### WHAT IS EXPECTED
Each entry is to be retyped exactly as it appears, and each image is to be dropped.

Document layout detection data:
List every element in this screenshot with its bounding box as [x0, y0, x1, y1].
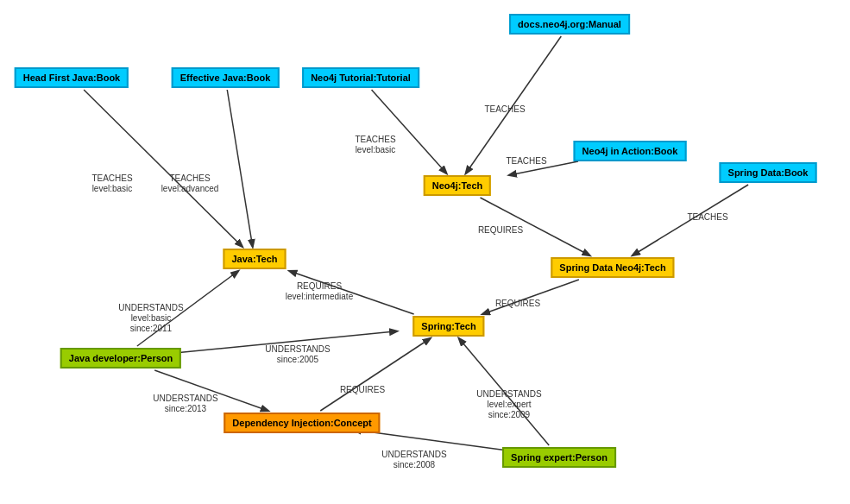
node-spring_data_neo4j[interactable]: Spring Data Neo4j:Tech — [551, 257, 674, 278]
edge-label-spring_data_book-spring_data_neo4j: TEACHES — [687, 212, 728, 222]
node-head_first_java[interactable]: Head First Java:Book — [15, 67, 129, 88]
edge-dep_injection-spring_tech — [320, 338, 431, 411]
edge-spring_expert-spring_tech — [459, 338, 549, 445]
edge-java_developer-dep_injection — [154, 370, 268, 411]
edge-label-java_developer-java_tech: UNDERSTANDSlevel:basicsince:2011 — [118, 303, 184, 333]
edge-docs_neo4j-neo4j_tech — [466, 36, 562, 173]
node-java_developer[interactable]: Java developer:Person — [60, 348, 181, 369]
edge-java_developer-spring_tech — [173, 331, 397, 353]
edge-label-java_developer-spring_tech: UNDERSTANDSsince:2005 — [265, 344, 331, 364]
edge-label-head_first_java-java_tech: TEACHESlevel:basic — [91, 173, 133, 193]
edge-label-neo4j_in_action-neo4j_tech: TEACHES — [506, 156, 547, 166]
edge-effective_java-java_tech — [227, 90, 252, 247]
node-docs_neo4j[interactable]: docs.neo4j.org:Manual — [509, 14, 630, 35]
edge-spring_tech-java_tech — [289, 271, 413, 314]
edge-spring_data_neo4j-spring_tech — [482, 280, 579, 314]
edge-label-spring_data_neo4j-spring_tech: REQUIRES — [495, 299, 541, 308]
edge-label-effective_java-java_tech: TEACHESlevel:advanced — [161, 173, 219, 193]
edge-label-dep_injection-spring_tech: REQUIRES — [340, 385, 386, 394]
node-spring_data_book[interactable]: Spring Data:Book — [720, 162, 817, 183]
edge-label-docs_neo4j-neo4j_tech: TEACHES — [484, 104, 526, 114]
edge-java_developer-java_tech — [137, 271, 238, 346]
graph-container: TEACHESlevel:basicTEACHESlevel:advancedT… — [0, 0, 850, 504]
node-neo4j_tutorial[interactable]: Neo4j Tutorial:Tutorial — [302, 67, 419, 88]
edge-label-spring_tech-java_tech: REQUIRESlevel:intermediate — [286, 281, 354, 301]
edge-neo4j_in_action-neo4j_tech — [509, 161, 578, 175]
edge-label-spring_expert-dep_injection: UNDERSTANDSsince:2008 — [381, 450, 447, 469]
edge-spring_data_book-spring_data_neo4j — [633, 185, 748, 255]
node-spring_expert[interactable]: Spring expert:Person — [502, 447, 616, 468]
edge-label-neo4j_tutorial-neo4j_tech: TEACHESlevel:basic — [355, 135, 396, 154]
node-neo4j_tech[interactable]: Neo4j:Tech — [424, 175, 491, 196]
edge-head_first_java-java_tech — [84, 90, 242, 247]
node-spring_tech[interactable]: Spring:Tech — [412, 316, 484, 337]
edge-label-spring_expert-spring_tech: UNDERSTANDSlevel:expertsince:2009 — [476, 389, 542, 419]
edge-neo4j_tutorial-neo4j_tech — [372, 90, 447, 173]
edge-label-java_developer-dep_injection: UNDERSTANDSsince:2013 — [153, 394, 218, 413]
edge-label-neo4j_tech-spring_data_neo4j: REQUIRES — [478, 225, 524, 235]
node-neo4j_in_action[interactable]: Neo4j in Action:Book — [574, 141, 687, 161]
edge-neo4j_tech-spring_data_neo4j — [481, 198, 590, 255]
node-effective_java[interactable]: Effective Java:Book — [172, 67, 280, 88]
node-java_tech[interactable]: Java:Tech — [224, 249, 286, 269]
node-dep_injection[interactable]: Dependency Injection:Concept — [224, 413, 380, 433]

### RESULT FOR THIS TASK
List every element in this screenshot with its bounding box as [x0, y0, x1, y1].
node-spring_data_neo4j[interactable]: Spring Data Neo4j:Tech — [551, 257, 674, 278]
edge-label-spring_data_book-spring_data_neo4j: TEACHES — [687, 212, 728, 222]
node-head_first_java[interactable]: Head First Java:Book — [15, 67, 129, 88]
edge-dep_injection-spring_tech — [320, 338, 431, 411]
edge-spring_expert-spring_tech — [459, 338, 549, 445]
edge-java_developer-dep_injection — [154, 370, 268, 411]
edge-label-java_developer-java_tech: UNDERSTANDSlevel:basicsince:2011 — [118, 303, 184, 333]
edge-docs_neo4j-neo4j_tech — [466, 36, 562, 173]
node-java_developer[interactable]: Java developer:Person — [60, 348, 181, 369]
edge-java_developer-spring_tech — [173, 331, 397, 353]
edge-label-java_developer-spring_tech: UNDERSTANDSsince:2005 — [265, 344, 331, 364]
edge-label-head_first_java-java_tech: TEACHESlevel:basic — [91, 173, 133, 193]
edge-label-neo4j_in_action-neo4j_tech: TEACHES — [506, 156, 547, 166]
edge-effective_java-java_tech — [227, 90, 252, 247]
node-docs_neo4j[interactable]: docs.neo4j.org:Manual — [509, 14, 630, 35]
edge-spring_tech-java_tech — [289, 271, 413, 314]
edge-spring_data_neo4j-spring_tech — [482, 280, 579, 314]
edge-label-spring_data_neo4j-spring_tech: REQUIRES — [495, 299, 541, 308]
edge-label-effective_java-java_tech: TEACHESlevel:advanced — [161, 173, 219, 193]
edge-label-dep_injection-spring_tech: REQUIRES — [340, 385, 386, 394]
node-spring_data_book[interactable]: Spring Data:Book — [720, 162, 817, 183]
edge-label-docs_neo4j-neo4j_tech: TEACHES — [484, 104, 526, 114]
edge-java_developer-java_tech — [137, 271, 238, 346]
graph-container: TEACHESlevel:basicTEACHESlevel:advancedT… — [0, 0, 850, 504]
node-neo4j_tutorial[interactable]: Neo4j Tutorial:Tutorial — [302, 67, 419, 88]
edge-label-spring_tech-java_tech: REQUIRESlevel:intermediate — [286, 281, 354, 301]
edge-neo4j_in_action-neo4j_tech — [509, 161, 578, 175]
edge-label-spring_expert-dep_injection: UNDERSTANDSsince:2008 — [381, 450, 447, 469]
edge-spring_data_book-spring_data_neo4j — [633, 185, 748, 255]
node-spring_expert[interactable]: Spring expert:Person — [502, 447, 616, 468]
edge-label-neo4j_tutorial-neo4j_tech: TEACHESlevel:basic — [355, 135, 396, 154]
node-neo4j_tech[interactable]: Neo4j:Tech — [424, 175, 491, 196]
edge-head_first_java-java_tech — [84, 90, 242, 247]
node-spring_tech[interactable]: Spring:Tech — [412, 316, 484, 337]
edge-label-spring_expert-spring_tech: UNDERSTANDSlevel:expertsince:2009 — [476, 389, 542, 419]
edge-neo4j_tutorial-neo4j_tech — [372, 90, 447, 173]
edge-label-java_developer-dep_injection: UNDERSTANDSsince:2013 — [153, 394, 218, 413]
edge-label-neo4j_tech-spring_data_neo4j: REQUIRES — [478, 225, 524, 235]
node-neo4j_in_action[interactable]: Neo4j in Action:Book — [574, 141, 687, 161]
edge-neo4j_tech-spring_data_neo4j — [481, 198, 590, 255]
node-effective_java[interactable]: Effective Java:Book — [172, 67, 280, 88]
node-java_tech[interactable]: Java:Tech — [224, 249, 286, 269]
node-dep_injection[interactable]: Dependency Injection:Concept — [224, 413, 380, 433]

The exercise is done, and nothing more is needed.